Configure tax rules that automatically apply to invoices and late fee policies that calculate interest on overdue balances. Set it at the firm level, override per client or matter. Stay compliant without manual calculation.
The Billing tab in Preferences with currency and tax rules, automatic bookkeeper rules, and late fee configuration
Taxes and late fees are two areas where manual calculation is a recipe for errors. Get the tax rate wrong, and you are out of compliance. Forget to apply a late fee, and clients learn they can pay whenever they want. TimeNet Law automates both, so you stay accurate and consistent.
Both tax rules and late fee policies are configured at the firm level and can be overridden for specific clients or matters when needed.
Tax requirements for legal services vary by jurisdiction. Some states charge sales tax on legal fees. Canada requires GST/HST. Some European jurisdictions require VAT. TimeNet Law handles all of these.
Open Preferences and go to the Billing tab. Tax rules are configured here as defaults that apply to all invoices.
Create a new tax rule with a name (e.g., "State Sales Tax" or "GST"), the tax rate (e.g., 7.5% or 5%), and a description.

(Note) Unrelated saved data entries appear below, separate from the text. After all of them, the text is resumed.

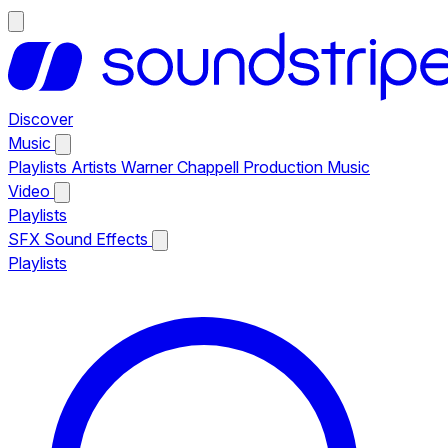
Discover
Music
Playlists
Artists
Warner Chappell Production Music
Video
Playlists
SFX
Sound Effects
Playlists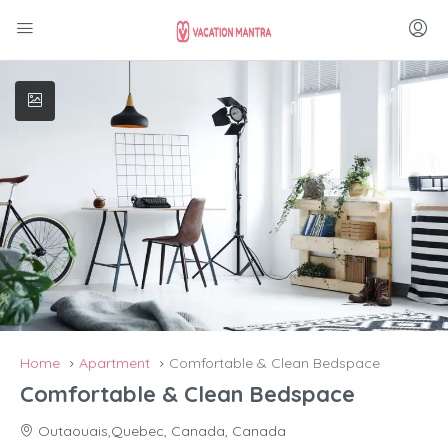
Home
Apartment
Comfortable & Clean Bedspace
Comfortable & Clean Bedspace
Outaouais,Quebec, Canada, Canada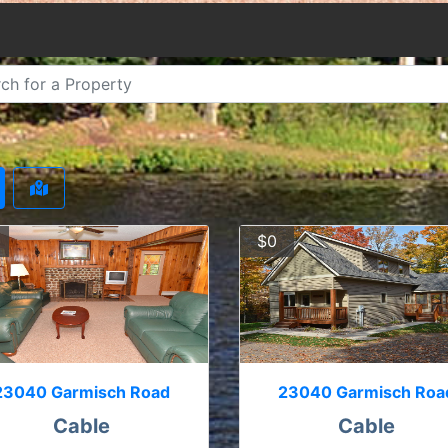
$0
23040 Garmisch Road
23040 Garmisch Roa
Cable
Cable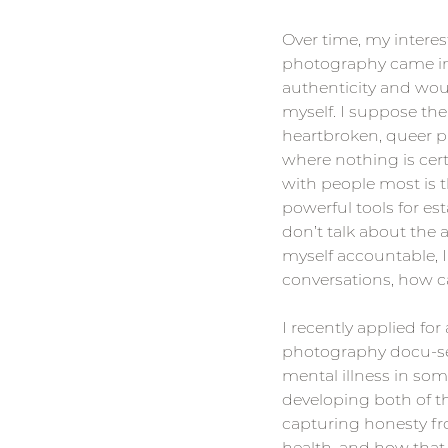
Over time, my interes
photography came in.
authenticity and woul
myself. I suppose the
heartbroken, queer ph
where nothing is cert
with people most is t
powerful tools for est
don’t talk about the a
myself accountable, I w
conversations, how ca
I recently applied for
photography docu-ser
mental illness in som
developing both of th
capturing honesty fr
health, and how that p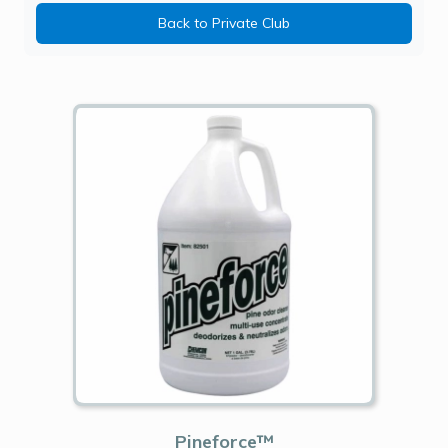
Back to Private Club
Pineforce™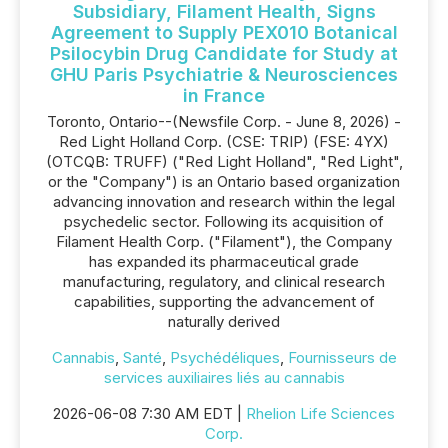
Subsidiary, Filament Health, Signs
Agreement to Supply PEX010 Botanical
Psilocybin Drug Candidate for Study at
GHU Paris Psychiatrie & Neurosciences
in France
Toronto, Ontario--(Newsfile Corp. - June 8, 2026) -
Red Light Holland Corp. (CSE: TRIP) (FSE: 4YX)
(OTCQB: TRUFF) ("Red Light Holland", "Red Light",
or the "Company") is an Ontario based organization
advancing innovation and research within the legal
psychedelic sector. Following its acquisition of
Filament Health Corp. ("Filament"), the Company
has expanded its pharmaceutical grade
manufacturing, regulatory, and clinical research
capabilities, supporting the advancement of
naturally derived
Cannabis
,
Santé
,
Psychédéliques
,
Fournisseurs de
services auxiliaires liés au cannabis
2026-06-08 7:30 AM EDT |
Rhelion Life Sciences
Corp.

Choose which invoice items the tax applies to: fees only, expenses only, or both. Some jurisdictions tax legal fees but not disbursements. Configure it to match your local rules.
Save the rule. Going forward, every invoice generated will automatically include the tax calculation as a line item.
Some jurisdictions require multiple taxes (e.g., federal GST plus provincial PST in Canada). You can create multiple tax rules and they will all be applied to invoices. Each appears as a separate line item for transparency.
Check with your accountant about whether legal services are taxable in your jurisdiction. The rules vary widely. Some states tax legal services, others do not. Getting this right from the start saves headaches at tax time.
Not every client or matter follows the same tax rules. TimeNet Law lets you override the firm-level defaults when needed.
Late fee policies encourage prompt payment and compensate you for the cost of carrying unpaid balances. Configure them once, and TimeNet Law applies them automatically to overdue invoices.
Navigate to the late fee configuration in your firm-level billing settings.
Select how late fees are calculated:
Define how many days after the due date before late fees kick in. A common grace period is 30 days. Some firms use 15 or even 0 days.
Save your late fee policy. TimeNet Law will automatically calculate and apply late fees to overdue invoices based on your settings.
Include your late fee policy in your engagement letter and on your invoices. Clients should know the terms upfront. A clearly communicated late fee policy is more effective at encouraging prompt payment than a surprise charge months later.
Just like tax rules, late fee policies can be overridden for specific clients or matters.
Both taxes and late fees appear as clearly labeled line items on your invoices:
A few things to keep in mind when setting up taxes and late fees:
The existence of a late fee policy often matters more than enforcing it. Many firms find that simply having late fees in their engagement letter and on their invoices is enough to encourage timely payment. You can always waive the fee for a good client who has a one-time delay.
Tax rules and late fee policies are "configure once, benefit forever" features. Set them up correctly, and every invoice going forward is compliant and consistent. No more manual calculations, no more forgotten late fees, no more tax errors.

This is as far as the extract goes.